Billie Justice Thomson: Home is Where the Art is

Even if you’re not familiar with the name, Billie Justice Thomson yet, there’s every chance you’ve admired her work. It might be her sign writing and iconic food imagery painted on a shop window, or her joyfully unpretentious illustrations in print. Deceptively simple and laced with humour, Billie’s distinctive style has a nostalgic, kitschy appeal and is both a celebration and documentation of the every day.

Now based in Adelaide after a stint in Melbourne, Billie originally studied Visual Art at the University of South Australia. While the move east paid off, with her career growing relatively quickly and very organically, Billie was drawn back home for a quieter life after six years. “I felt like it was an easy decision in the end,” she says. “The reasons I left Adelaide were the same reasons I came back,” she reflects.

Speaking from her Thebarton studio, the move proved serendipitous; meeting her partner and then welcoming a cheeky baby boy, Marvin, nearly a year ago. “I always knew I wanted to be a mother. Of course I was appropriately nervous in the lead up to his birth, but it felt really natural and special and I didn’t think that being a mum would be this much fun,” she says.

Juggling a thriving art practice with the demands of parenthood comes instinctively to Billie. While her partner shares the load equally, motherhood has made her “much more efficient”!

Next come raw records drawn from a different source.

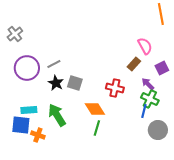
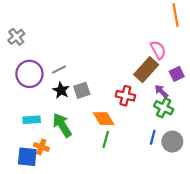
brown rectangle: (134, 64) -> (146, 70), size x1.6
gray square: (75, 83) -> (82, 90), turned -35
blue line: (144, 111) -> (153, 137), moved
blue square: (21, 125) -> (27, 157), moved

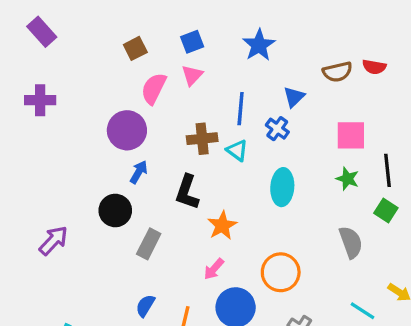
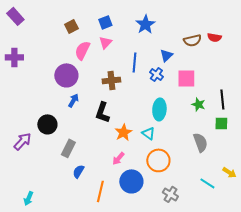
pink square: (351, 135) -> (186, 78), moved
cyan triangle: (237, 150) -> (148, 133), moved
black circle: (115, 210) -> (47, 124), moved
green square: (386, 210) -> (221, 123), turned -32
gray rectangle: (149, 244) -> (68, 148), moved
blue semicircle: (145, 306) -> (78, 171), moved

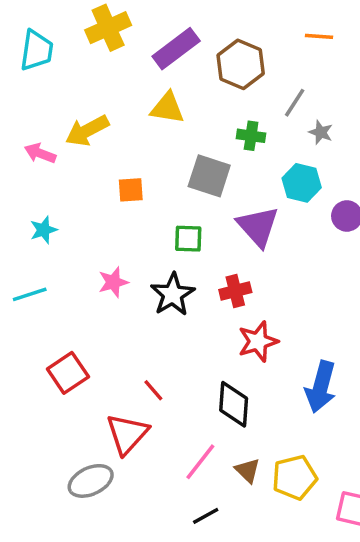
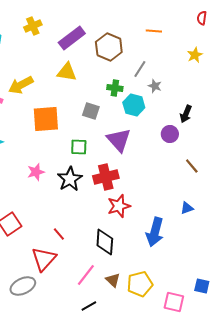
yellow cross: (108, 28) -> (33, 26), size x0.7
gray square: (209, 176) -> (91, 111), size x0.7
cyan hexagon: (302, 183) -> (134, 105), moved
orange square: (131, 190) -> (46, 119), size x1.8
red cross: (235, 291) -> (106, 177), size x1.4

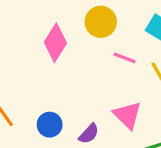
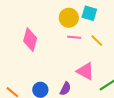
yellow circle: (101, 22) -> (69, 18), moved

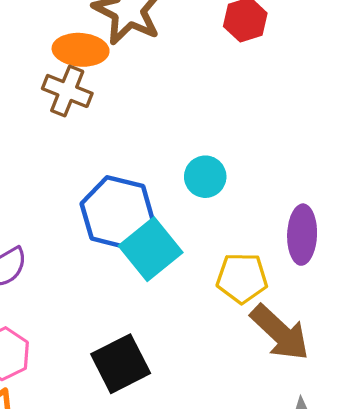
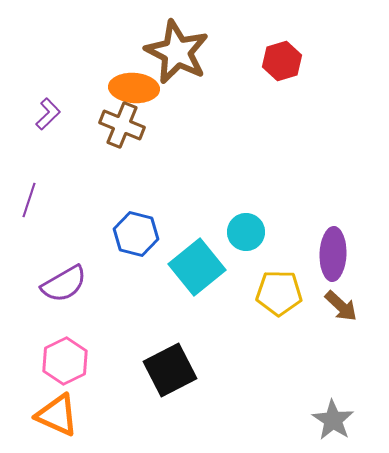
cyan circle: (205, 177) -> (246, 232), moved
blue hexagon: (117, 212) -> (136, 234), moved, size x0.7
brown arrow: (280, 333) -> (341, 306), moved, size x0.6

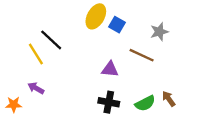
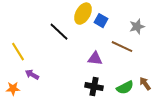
black line: (51, 40) -> (59, 32), moved
yellow line: (36, 54) -> (18, 52), moved

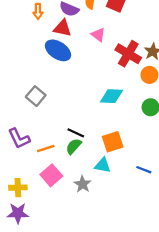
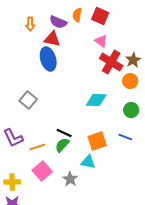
pink triangle: (98, 35) -> (101, 41), moved
blue ellipse: (58, 50) -> (48, 59), turned 40
blue line: (144, 170) -> (125, 137), moved

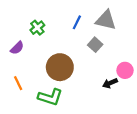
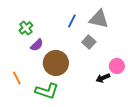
green cross: (37, 28) -> (26, 28), moved
purple semicircle: (17, 48) -> (37, 45), moved

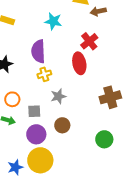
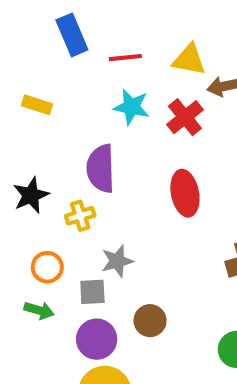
red cross: (89, 41) -> (185, 117), moved
yellow cross: (44, 74) -> (80, 216), moved
gray star: (58, 96) -> (117, 261), moved

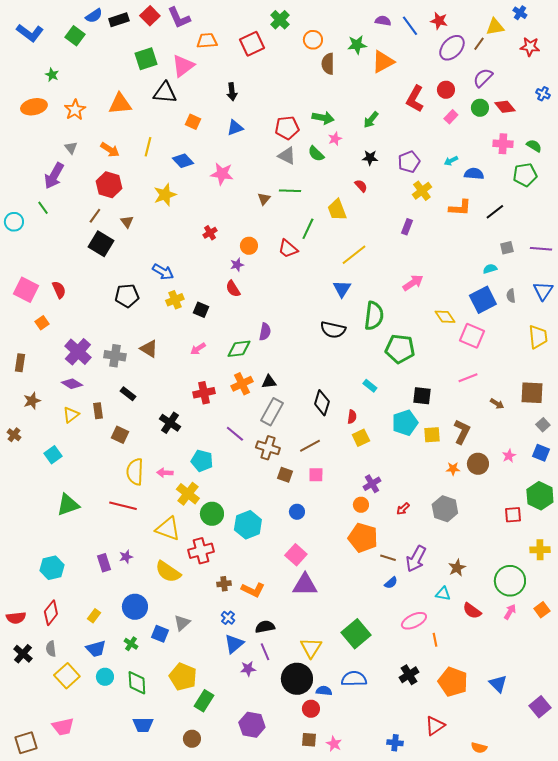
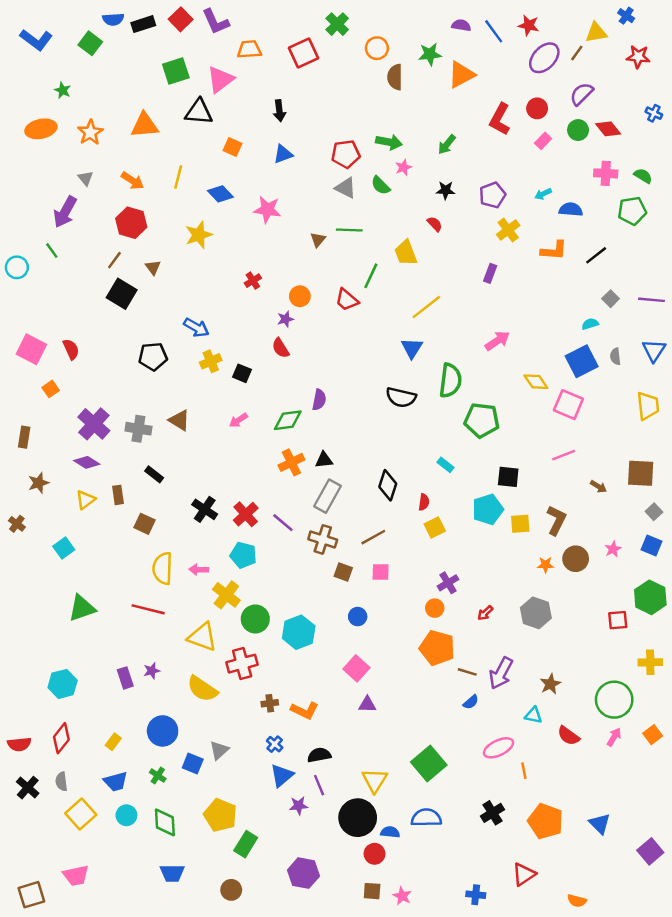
blue semicircle: (94, 16) -> (113, 19), turned 30
gray square: (507, 248) -> (611, 299), turned -32
red cross: (204, 393) -> (246, 514), moved, turned -30
purple triangle: (305, 585) -> (367, 704), size x0.6

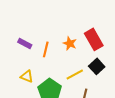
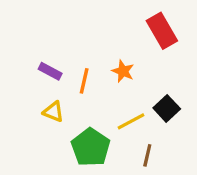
red rectangle: (94, 39) -> (162, 31), moved
yellow triangle: (27, 76) -> (53, 112), moved

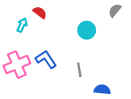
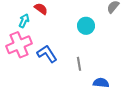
pink cross: (17, 65) -> (19, 45), moved

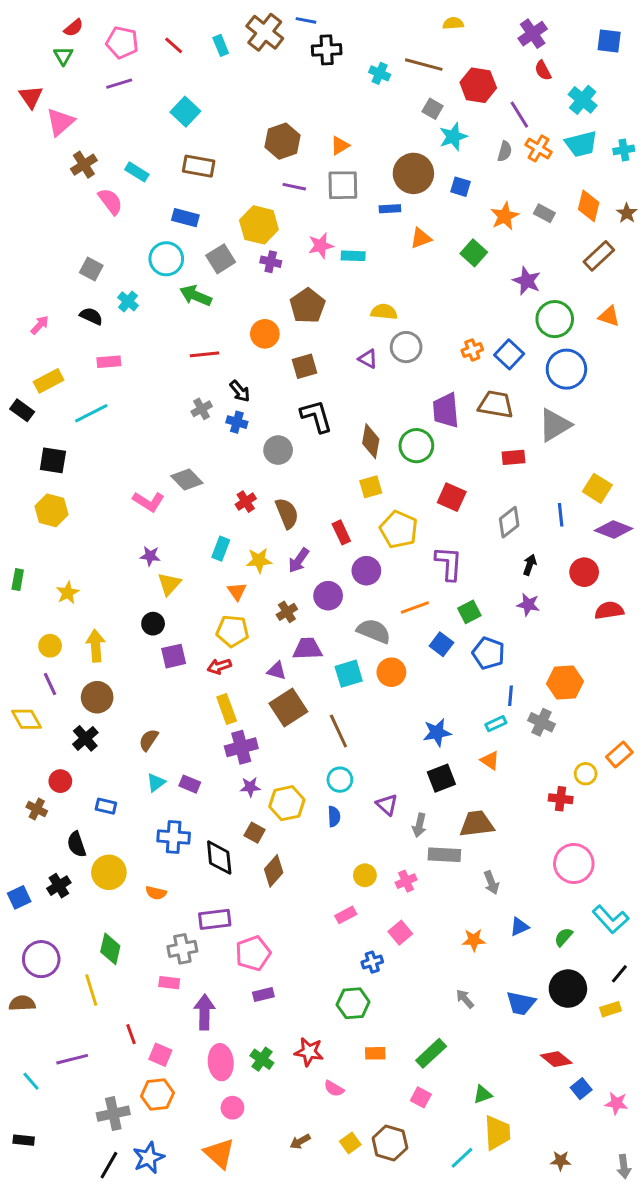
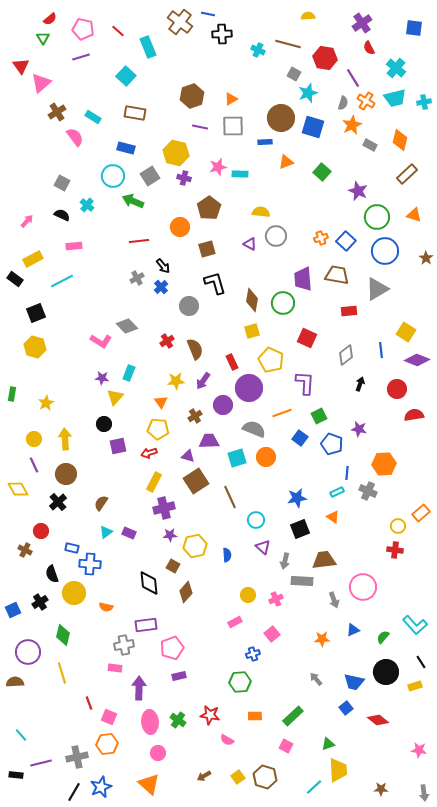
cyan rectangle: (221, 45) -> (148, 47), moved, size x1.5
blue square: (461, 187) -> (313, 127), size x1.6
brown star: (627, 213) -> (426, 258), moved
orange star: (505, 216) -> (352, 125), moved
blue cross: (237, 422) -> (161, 287), turned 32
black square: (53, 460) -> (36, 313), turned -30
cyan rectangle: (221, 549) -> (129, 373), moved
purple circle: (366, 571) -> (249, 388), size x1.4
purple star: (528, 605) -> (359, 429), moved
yellow rectangle: (227, 709) -> (154, 482), turned 48
cyan circle: (340, 780) -> (256, 520), moved
red cross: (561, 799) -> (395, 550), moved
blue cross: (174, 837) -> (90, 564), moved
pink circle: (574, 863) -> (363, 587), moved
green diamond: (110, 949) -> (63, 635), moved
black line: (619, 974) -> (421, 662), turned -72
purple line: (72, 1059) -> (41, 763), moved
blue square: (581, 1089) -> (346, 708), moved

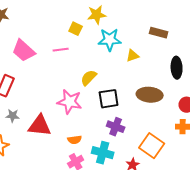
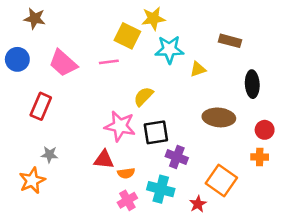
yellow square: (76, 29) -> (127, 36), size x1.5
black square: (109, 99) -> (156, 132), moved
gray star: (13, 116) -> (49, 155), moved
red triangle: (40, 126) -> (104, 160), moved, size x0.7

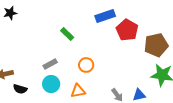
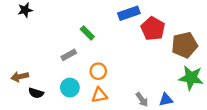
gray rectangle: (50, 64) -> (69, 55), moved
orange circle: (86, 65) -> (98, 71), moved

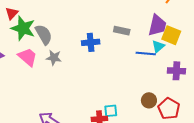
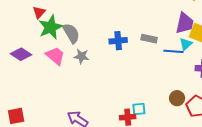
green star: (23, 28) -> (51, 27), turned 30
gray rectangle: (122, 31) -> (149, 39), moved

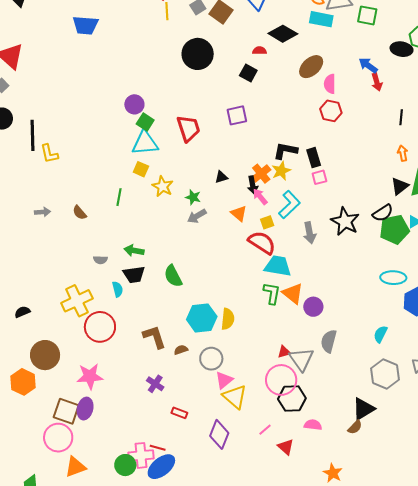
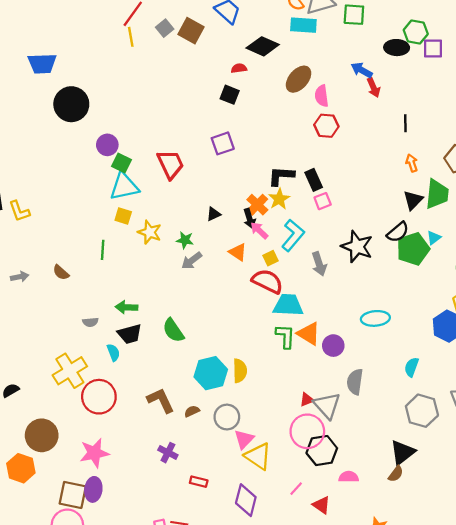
black circle: (198, 54) -> (71, 104), moved
cyan ellipse: (393, 278) -> (375, 318), moved

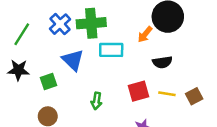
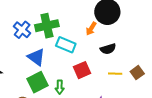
cyan rectangle: (111, 50) -> (66, 45), turned 30
green square: (48, 82) -> (37, 82), moved, size x1.5
red square: (138, 91) -> (82, 70), moved

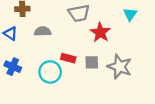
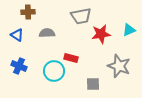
cyan triangle: (130, 14) -> (129, 30), moved, turned 32
red star: (100, 32) -> (101, 34), turned 30
gray square: (92, 62) -> (93, 84), moved

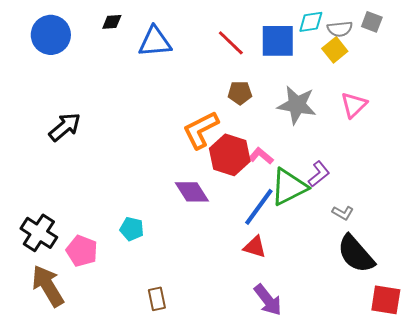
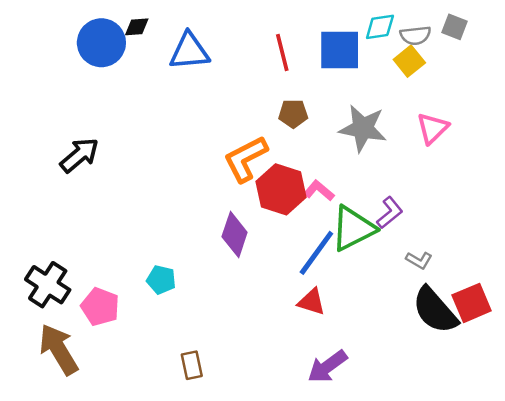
blue circle: (51, 35) -> (101, 43), moved
red line: (231, 43) -> (282, 53), turned 32
purple diamond: (192, 192) -> (235, 235), turned 51
purple arrow: (268, 300) -> (327, 367), turned 92
red square: (386, 300) -> (472, 303), moved, turned -32

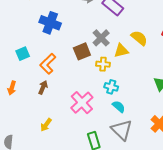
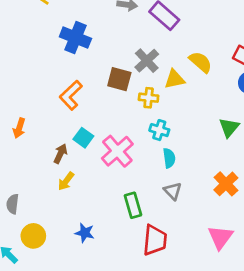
brown square: (82, 51) -> (119, 79), turned 36
cyan square: (23, 54) -> (83, 138), moved, turned -32
brown arrow: (43, 87) -> (60, 154), moved
cyan semicircle: (119, 107) -> (169, 158), turned 40
gray triangle: (122, 130) -> (173, 191), size x0.6

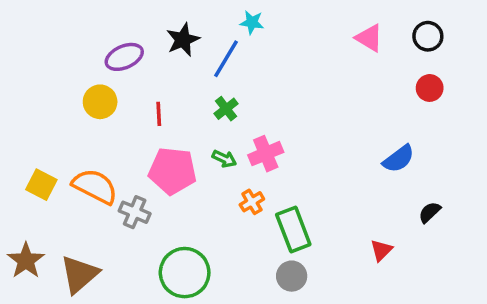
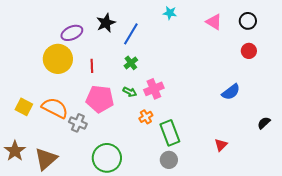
cyan star: (252, 22) -> (170, 13), moved
yellow circle: (100, 102) -> (58, 59), size x1.5
black semicircle: (430, 212) -> (264, 123), moved

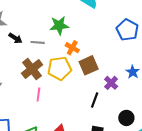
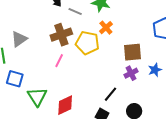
brown square: (89, 65) -> (132, 52), moved
black line: (95, 100) -> (110, 94), moved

It’s a skill that will stand her in good stead given her client list already spans the likes of liquor behemoth Dan Murphy’s, to iconic Australian fashion brand, Gorman. A recent series of commissions for Gourmet Traveller is especially important to Billie. They represent a career-long ambition to collaborate with the pre-eminent foodie bible and one that came post-baby after moving back to Adelaide – two life events she felt could potentially hold her back professionally.

 

With a number of varying and exciting projects in the pipeline, other key commissions are on the cusp of fruition; most notably as one of Australia’s leading artists featured in the Qantas Curates initiative. Her quirky Fairy Bread illustration will adorn the amenity kits for Qantas business class on international flights. “[It’s an] art exhibition at 38,000 feet!” she says.

In keeping with unusual gallery spaces, her most recent exhibition to date, Home Paintings was shown at her local pub, The Wheatsheaf Hotel. The highly personal and witty domestic paintings reflect what Billie describes as a kind of ‘manic nesting’ period before Marvin’s arrival. “I was nervous and be too tired to paint,” she says, “Home Paintings felt like a last-ditch effort to get as much work done as possible, and it was only when I stood back that I realised how home-centric the paintings were,” she says.

In a case of art imitating life, the themes of homeliness, comfort and domesticity that thread throughout her body of work have spilled out into her actual art practice. Her first at-home studio enables her to make time for painting without compromising time with Marvin. “My world feels like it has shrunk and in the past I wouldn’t have liked it, but now I love it,” she says of working from home.

A subtle shift in what motivates and inspires her as an artist has been a happy side-effect of motherhood too. “It’s for Marvin,” she says. “He makes me want to work harder and to make sure I do what I love.”